Avrebbe visto il suo primo nipotino aprire gli occhi. Quegli adorabili occhi nocciola, uguali a quelli di James, il suo James.

E sarebbe stata felice.

Si sarebbe presa cura di suo marito, ormai vecchio.

E avrebbero riso.

E lei avrebbe riso anche dopo, al suo funerale, perché era quello che James avrebbe voluto.

E sarebbe stata felice.

Loro sarebbero stati felici.

Se solo James le avesse chiesto come si chiamava. Loro avrebbero potuto essere felici. Insieme.

Se solo Black non avesse richiamato il moro alla realtà, ricordandogli che erano in ritardo a Pozioni, e che Lumacorno non sarebbe stato indulgente quanto Ruf, lui si sarebbe potuto rendere conto di quanto loro avrebbero potuto essere felici.

Ma lui non se ne rese conto.

Come non ci fu nessun altro sorriso, né nessun libro di Erbologia scambiato.

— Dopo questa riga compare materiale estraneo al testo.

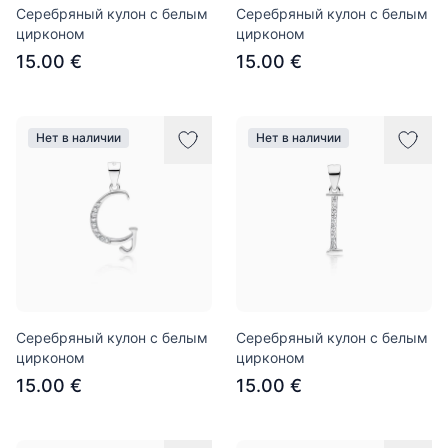
Серебряный кулон с белым
Серебряный кулон с белым
цирконом
цирконом
15.00 €
15.00 €
Нет в наличии
Нет в наличии
Серебряный кулон с белым
Серебряный кулон с белым
цирконом
цирконом
15.00 €
15.00 €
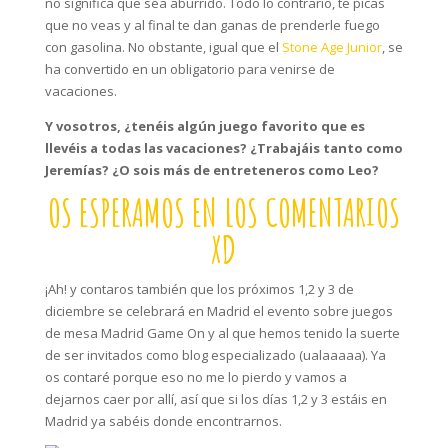
no significa que sea aburrido. Todo lo contrario, te picas
que no veas y al final te dan ganas de prenderle fuego
con gasolina. No obstante, igual que el
Stone Age Junior
, se
ha convertido en un obligatorio para venirse de
vacaciones.
Y vosotros, ¿tenéis algún juego favorito que es
llevéis a todas las vacaciones? ¿Trabajáis tanto como
Jeremías? ¿O sois más de entreteneros como Leo?
OS ESPERAMOS EN LOS COMENTARIOS
XD
¡Ah! y contaros también que los próximos 1,2 y 3 de
diciembre se celebrará en Madrid el evento sobre juegos
de mesa Madrid Game On y al que hemos tenido la suerte
de ser invitados como blog especializado (ualaaaaa). Ya
os contaré porque eso no me lo pierdo y vamos a
dejarnos caer por allí, así que si los días 1,2 y 3 estáis en
Madrid ya sabéis donde encontrarnos.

Ci fu solo il fruscio della stoffa mentre James si alzava.

Nessuna uscita ad Hogsmeade, nessun bacio.

Solo i suoi passi mentre andava verso Black.

Nessun matrimonio, nessun figlio.

Solo la sua corsa contro il tempo, contro la campanella e lo scadere del loro destino.

Nessuna futura nuora, nessun nipotino dagli occhi nocciola.

Ci fu solo un funerale, qualche anno dopo.

A cui Emily non andò, e non rise. Perché, in fondo, per lei James Potter era solo un sorriso in un corridoio, ed un compagno di scuola con cui non aveva mai parlato. Neanche di Erbologia.